* **WORK REQUIRED**:
Once the line with "Cosmic Abyss" is found in the entries below, print it and each following line exactly, stopping after the line with "direkt in eine düstere Untersuchung in einer"; print nothing else.
_ _ _
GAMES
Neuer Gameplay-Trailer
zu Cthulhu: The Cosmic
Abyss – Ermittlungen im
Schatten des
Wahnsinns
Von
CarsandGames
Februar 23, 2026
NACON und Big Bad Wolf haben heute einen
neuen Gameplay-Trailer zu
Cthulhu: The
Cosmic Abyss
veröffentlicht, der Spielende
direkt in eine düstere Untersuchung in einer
_ _ _
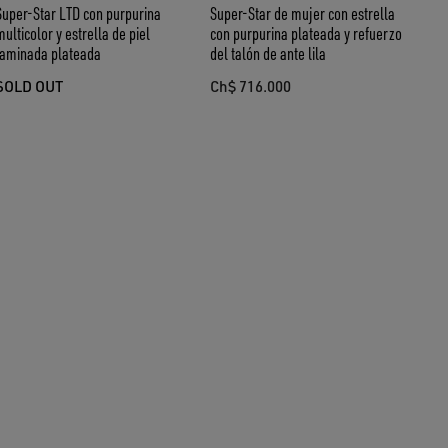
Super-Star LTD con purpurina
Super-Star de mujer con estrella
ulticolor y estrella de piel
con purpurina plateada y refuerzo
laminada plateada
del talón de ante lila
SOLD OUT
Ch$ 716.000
_ _ _
* **WRITTEN SOLUTION**:
Cosmic Abyss
veröffentlicht, der Spielende
direkt in eine düstere Untersuchung in einer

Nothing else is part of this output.